MissBoPeep · 07/09/2012 22:20

This has gone off-topic...

but the meaning of illegitimate, as everyone surely knows, comes from the legal position of the man and woman not being lawfully married- it's their relationship that is not " legitimate"- not the child.

Offred · 07/09/2012 22:41

Except that it isn't, it is the child which is illegitimate. It is about inheritance.

skyebluesapphire · 07/09/2012 22:54

Everybody shouted OW when I first came on here and said that my H had just walked out. I discovered after he left that he was texting his best mates wife well over 100 times a day, secretly emailing her through a secret email account, talking about her all the time. He was supporting her emotionally.

Everybody shouted Emotional Affair.

Contact that was hidden from me and her H, discussing our marriage problems with her without making me aware that we had any problems!

If you are hiding something and talking about things you wouldn't say in front of your spouse, it's an emotional affair. The difference is that people kid themselves they are not having an affair as they haven't had sex.
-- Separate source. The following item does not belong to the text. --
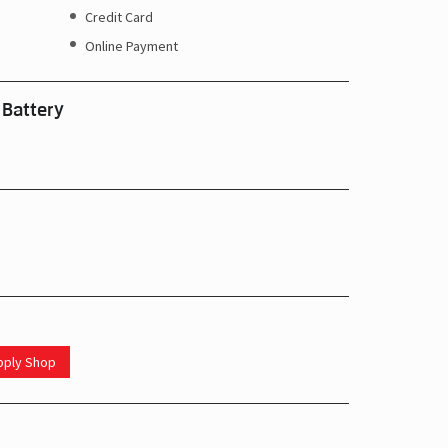
Credit Card
Online Payment
 Battery
upply Shop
MissBoPeep · 07/09/2012 23:18

The meaning of "il" is a latin ( I think) prefix which means "without". It means " without a legitimate union- between man and woman."

Easier just to stick with bastard :)

MissBoPeep · 07/09/2012 23:20

If you are hiding something and talking about things you wouldn't say in front of your spouse, it's an emotional affair.

This is nonsense as a definition.

Women can talk to women and men about all sorts which they would not say in front of their spouses.

It's about emotional connection- not about what is said. And it's not an affair unless there is sex. It might be an inappropriate liaison, but it's not an affair.